Jan 14, 2009

New York arrogance

I was twice reminded of New York arrogance today. At work, I saw that a colleague had a newspaper clipping hanging up of when the Yankees swept a five-game set at Fenway in 2006, essentially knocking the Red Sox out of the playoffs for the only time in a six-year span.

Actually, that's not so arrogant. It's almost sad that that's the only success a Yankees fan can point to in recent memory.

Truly obnoxious is a column penned by Filip Bondy in the New York Daily News. He's trying to put forth the theory that New York's true rival is Philadelphia, not Boston. Um, a city as loathsome as New York can have more than one true enemy. Besides, it has multiple teams in different leagues, so what's so hard to grasp that the Phillies are rivals with the Mets and the Red Sox are rivals with the Yankees?

What really gets me is the stupidity of sports writers.

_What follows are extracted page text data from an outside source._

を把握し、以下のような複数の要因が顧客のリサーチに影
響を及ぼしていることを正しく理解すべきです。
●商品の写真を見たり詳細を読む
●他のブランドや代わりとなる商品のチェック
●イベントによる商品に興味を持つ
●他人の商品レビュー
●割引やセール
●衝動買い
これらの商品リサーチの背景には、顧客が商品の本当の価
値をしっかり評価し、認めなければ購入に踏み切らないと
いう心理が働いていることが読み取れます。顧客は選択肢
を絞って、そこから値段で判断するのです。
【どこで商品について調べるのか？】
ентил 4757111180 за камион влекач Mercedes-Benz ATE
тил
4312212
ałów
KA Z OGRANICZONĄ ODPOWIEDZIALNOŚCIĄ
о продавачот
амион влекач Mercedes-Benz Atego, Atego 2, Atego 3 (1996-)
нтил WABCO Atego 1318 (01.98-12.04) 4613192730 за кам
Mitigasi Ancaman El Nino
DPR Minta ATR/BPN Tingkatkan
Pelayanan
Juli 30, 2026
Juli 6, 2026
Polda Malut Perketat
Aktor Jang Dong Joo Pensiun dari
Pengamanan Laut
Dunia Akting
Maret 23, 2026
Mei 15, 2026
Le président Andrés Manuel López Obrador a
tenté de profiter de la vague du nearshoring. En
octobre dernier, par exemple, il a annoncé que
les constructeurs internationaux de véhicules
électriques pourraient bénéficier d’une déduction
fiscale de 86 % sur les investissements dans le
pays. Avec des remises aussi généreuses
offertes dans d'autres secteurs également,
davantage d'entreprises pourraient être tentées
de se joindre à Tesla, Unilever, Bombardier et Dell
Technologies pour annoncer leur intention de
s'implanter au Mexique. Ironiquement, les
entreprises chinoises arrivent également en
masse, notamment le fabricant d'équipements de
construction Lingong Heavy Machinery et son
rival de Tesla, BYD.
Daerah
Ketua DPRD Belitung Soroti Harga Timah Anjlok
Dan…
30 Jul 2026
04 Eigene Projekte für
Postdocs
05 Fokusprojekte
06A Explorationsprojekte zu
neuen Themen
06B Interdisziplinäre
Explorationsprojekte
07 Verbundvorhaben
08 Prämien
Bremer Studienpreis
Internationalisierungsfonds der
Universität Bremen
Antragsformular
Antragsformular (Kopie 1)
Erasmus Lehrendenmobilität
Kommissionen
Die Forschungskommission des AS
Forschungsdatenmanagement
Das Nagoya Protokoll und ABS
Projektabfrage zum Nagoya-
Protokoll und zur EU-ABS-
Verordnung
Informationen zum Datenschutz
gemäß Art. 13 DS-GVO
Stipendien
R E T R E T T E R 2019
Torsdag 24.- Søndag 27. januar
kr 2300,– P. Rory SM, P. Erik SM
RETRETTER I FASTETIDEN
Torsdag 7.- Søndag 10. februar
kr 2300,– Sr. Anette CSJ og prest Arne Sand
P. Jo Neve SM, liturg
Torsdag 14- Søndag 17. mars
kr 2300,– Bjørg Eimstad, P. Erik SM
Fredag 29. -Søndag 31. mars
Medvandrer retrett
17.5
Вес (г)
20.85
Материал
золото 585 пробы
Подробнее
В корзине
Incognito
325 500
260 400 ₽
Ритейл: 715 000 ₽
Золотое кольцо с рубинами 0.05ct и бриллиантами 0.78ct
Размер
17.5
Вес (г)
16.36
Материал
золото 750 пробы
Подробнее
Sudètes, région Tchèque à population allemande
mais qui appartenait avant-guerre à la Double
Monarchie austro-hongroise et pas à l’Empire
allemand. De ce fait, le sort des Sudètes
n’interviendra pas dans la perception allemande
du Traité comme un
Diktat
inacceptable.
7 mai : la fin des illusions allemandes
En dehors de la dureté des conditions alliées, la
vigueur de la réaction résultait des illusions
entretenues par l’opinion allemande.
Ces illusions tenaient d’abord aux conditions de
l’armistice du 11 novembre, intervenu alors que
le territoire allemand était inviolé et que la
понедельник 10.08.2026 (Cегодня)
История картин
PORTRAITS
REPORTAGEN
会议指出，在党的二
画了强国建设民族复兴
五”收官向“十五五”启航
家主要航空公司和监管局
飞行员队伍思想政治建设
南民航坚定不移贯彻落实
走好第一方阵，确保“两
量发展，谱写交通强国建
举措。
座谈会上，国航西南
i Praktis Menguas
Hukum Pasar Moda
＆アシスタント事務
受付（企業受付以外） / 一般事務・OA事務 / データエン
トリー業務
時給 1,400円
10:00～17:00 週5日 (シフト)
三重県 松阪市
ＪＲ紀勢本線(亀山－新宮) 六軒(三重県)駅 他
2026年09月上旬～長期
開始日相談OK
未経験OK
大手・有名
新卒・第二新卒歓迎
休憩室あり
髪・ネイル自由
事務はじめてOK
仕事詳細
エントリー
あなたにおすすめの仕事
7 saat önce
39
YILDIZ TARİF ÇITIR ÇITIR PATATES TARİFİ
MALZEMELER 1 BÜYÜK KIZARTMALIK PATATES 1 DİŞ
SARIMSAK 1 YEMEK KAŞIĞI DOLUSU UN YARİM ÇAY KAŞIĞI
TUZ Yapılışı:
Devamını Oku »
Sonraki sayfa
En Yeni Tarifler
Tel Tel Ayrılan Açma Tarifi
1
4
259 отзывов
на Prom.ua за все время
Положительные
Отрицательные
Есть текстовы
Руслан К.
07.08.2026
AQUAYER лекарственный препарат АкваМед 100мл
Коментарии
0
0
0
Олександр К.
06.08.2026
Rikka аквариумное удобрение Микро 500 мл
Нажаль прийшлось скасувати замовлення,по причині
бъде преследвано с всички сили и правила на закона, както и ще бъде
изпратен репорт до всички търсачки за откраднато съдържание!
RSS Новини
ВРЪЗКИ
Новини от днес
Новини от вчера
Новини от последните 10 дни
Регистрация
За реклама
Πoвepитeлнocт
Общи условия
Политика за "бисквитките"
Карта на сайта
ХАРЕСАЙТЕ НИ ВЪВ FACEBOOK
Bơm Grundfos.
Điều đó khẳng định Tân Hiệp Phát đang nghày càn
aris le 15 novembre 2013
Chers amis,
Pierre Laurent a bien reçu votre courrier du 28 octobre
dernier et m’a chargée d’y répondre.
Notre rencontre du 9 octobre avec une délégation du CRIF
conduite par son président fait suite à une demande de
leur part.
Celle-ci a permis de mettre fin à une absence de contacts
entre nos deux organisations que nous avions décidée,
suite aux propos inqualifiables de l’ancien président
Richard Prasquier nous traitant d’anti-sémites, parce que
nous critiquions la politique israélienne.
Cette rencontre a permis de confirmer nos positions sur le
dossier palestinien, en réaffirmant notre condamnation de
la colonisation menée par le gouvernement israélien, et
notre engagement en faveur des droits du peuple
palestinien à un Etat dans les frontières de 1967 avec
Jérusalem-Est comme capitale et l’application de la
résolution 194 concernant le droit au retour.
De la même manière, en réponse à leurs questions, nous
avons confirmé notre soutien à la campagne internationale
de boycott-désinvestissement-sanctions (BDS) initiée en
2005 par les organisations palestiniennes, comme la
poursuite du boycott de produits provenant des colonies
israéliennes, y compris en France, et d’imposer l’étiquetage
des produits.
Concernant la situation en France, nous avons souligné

I know we've seen it this week, with the 28 people who didn't vote for Rickey Henderson and somehow convinced themselves that the greatest base stealer and leadoff hitter in history isn't a Hall of Famer. {Plus, anything by Bill Conlin.}

But check out this stroke of brilliance:

Boston? Boston is so yesterday around here, and far too Yankee-centric. The Red Sox were a wild-card team last season, nothing more. They've lost Manny, the poster child for anti-pinstriped imagery.

Besides, the Yanks killed them in the offseason. Brad Penny for one year? That's not even trying.

Um, yes, the Red Sox didn't let their team get old and overrated so that it needed to spend hundreds of millions to rebuild its roster. Oh yeah, the Yankees really got us there. And, as far as the Red Sox being nothing more than a wild card team ... I correctly said all season that the real threat to repeating was the Rays, not the Empire. I expect that trend to continue despite the Yankees offseason "victory."